〖 啄木の息 〗

石川啄木の魅力を追い 息づかいに触れてみたい

〈はじめての石川啄木〉うそもかわいい人気者

4月13日は歌人石川啄木の命日だった。26歳で病没してから100年、今なお日本で最も親しまれている歌人の一人だが、その本当の素顔と実力は意外に知られていない。

  • 啄木の意外な素顔

実は「天才気取りで生意気な、明るい浪費家だった」と作家関川夏央さんはいう。普通なら嫌われ者になりそうだが、かわいいうそつきの啄木は愛された。
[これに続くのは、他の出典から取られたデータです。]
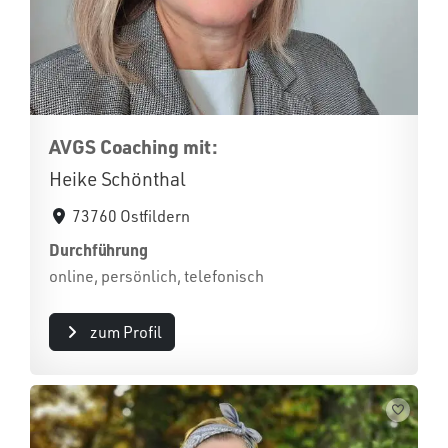
AVGS Coaching mit:
Heike Schönthal
73760 Ostfildern
Durchführung
online, persönlich, telefonisch
zum Profil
師の与謝野鉄幹・晶子もかわいがった。啄木が死んだ時、晶子は啄木のうそを懐かしむ歌を作っている。
 「啄木が嘘(うそ)を云(い)ふ時春かぜに吹かるゝ如くおもひしもわれ」

  • 啄木は古くならないのか

歌人の三枝昂之(たかゆき)さんは、21歳から一度もふるさとに帰ることがなかった啄木の望郷の歌が、改めて読み直されると考えている。いま津波原発事故で、数万の人々が故郷に戻れないでいる。「啄木のうたには万人が自分のふるさとへの思いを託せる普遍性がある」
  かにかくに渋民村は恋しかり
  おもひでの山
  おもひでの川
(伊佐恭子)

  • 自分笑う 意外なユーモア 俳優・段田安則さん

思いがけず、昨秋、井上ひさし作「泣き虫なまいき石川啄木」という芝居に、啄木の父親役で出演し、演出もしました。よく知らなかったので、慌てて調べました。
歌で好きなのは「古新聞!/おやここにおれの歌の事を賞(ほ)めて書いてあり、/二三行なれど。」ですね。意外にユーモアもある人だったんじゃないか。自慢のようで、自分を笑っている。